■ What the task asks ■
Lines from the top of the listing down to the one with "The officers drove", inclusive, are to be copied exactly.

== Material provided ==

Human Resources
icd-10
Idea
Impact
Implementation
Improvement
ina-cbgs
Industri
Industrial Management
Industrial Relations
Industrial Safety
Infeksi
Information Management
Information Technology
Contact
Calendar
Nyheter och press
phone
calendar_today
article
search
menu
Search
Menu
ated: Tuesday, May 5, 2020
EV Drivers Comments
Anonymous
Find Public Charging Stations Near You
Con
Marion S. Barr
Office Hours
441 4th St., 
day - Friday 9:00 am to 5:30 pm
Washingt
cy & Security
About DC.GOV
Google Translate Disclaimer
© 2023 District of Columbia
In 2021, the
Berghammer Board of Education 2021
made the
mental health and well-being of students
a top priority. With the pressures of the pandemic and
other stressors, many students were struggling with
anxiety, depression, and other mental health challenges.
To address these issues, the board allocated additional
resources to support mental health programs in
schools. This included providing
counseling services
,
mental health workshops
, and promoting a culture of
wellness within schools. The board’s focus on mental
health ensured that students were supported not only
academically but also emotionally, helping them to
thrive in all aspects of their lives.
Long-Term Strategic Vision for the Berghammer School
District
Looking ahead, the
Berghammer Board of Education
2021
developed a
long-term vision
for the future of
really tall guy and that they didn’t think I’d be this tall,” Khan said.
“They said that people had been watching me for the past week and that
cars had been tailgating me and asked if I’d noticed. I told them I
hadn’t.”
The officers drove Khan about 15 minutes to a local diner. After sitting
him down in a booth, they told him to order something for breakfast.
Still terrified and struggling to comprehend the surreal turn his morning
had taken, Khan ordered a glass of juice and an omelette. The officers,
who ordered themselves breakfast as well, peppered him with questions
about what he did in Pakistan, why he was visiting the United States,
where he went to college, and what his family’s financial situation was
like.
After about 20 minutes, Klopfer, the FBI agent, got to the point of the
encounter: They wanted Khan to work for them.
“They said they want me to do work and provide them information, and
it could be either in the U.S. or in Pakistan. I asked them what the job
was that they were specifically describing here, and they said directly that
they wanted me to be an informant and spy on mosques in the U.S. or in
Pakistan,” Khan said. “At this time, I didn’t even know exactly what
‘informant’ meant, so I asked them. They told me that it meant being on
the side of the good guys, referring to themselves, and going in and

===

■ Completed exercise ■
Human Resources
icd-10
Idea
Impact
Implementation
Improvement
ina-cbgs
Industri
Industrial Management
Industrial Relations
Industrial Safety
Infeksi
Information Management
Information Technology
Contact
Calendar
Nyheter och press
phone
calendar_today
article
search
menu
Search
Menu
ated: Tuesday, May 5, 2020
EV Drivers Comments
Anonymous
Find Public Charging Stations Near You
Con
Marion S. Barr
Office Hours
441 4th St., 
day - Friday 9:00 am to 5:30 pm
Washingt
cy & Security
About DC.GOV
Google Translate Disclaimer
© 2023 District of Columbia
In 2021, the
Berghammer Board of Education 2021
made the
mental health and well-being of students
a top priority. With the pressures of the pandemic and
other stressors, many students were struggling with
anxiety, depression, and other mental health challenges.
To address these issues, the board allocated additional
resources to support mental health programs in
schools. This included providing
counseling services
,
mental health workshops
, and promoting a culture of
wellness within schools. The board’s focus on mental
health ensured that students were supported not only
academically but also emotionally, helping them to
thrive in all aspects of their lives.
Long-Term Strategic Vision for the Berghammer School
District
Looking ahead, the
Berghammer Board of Education
2021
developed a
long-term vision
for the future of
really tall guy and that they didn’t think I’d be this tall,” Khan said.
“They said that people had been watching me for the past week and that
cars had been tailgating me and asked if I’d noticed. I told them I
hadn’t.”
The officers drove Khan about 15 minutes to a local diner. After sitting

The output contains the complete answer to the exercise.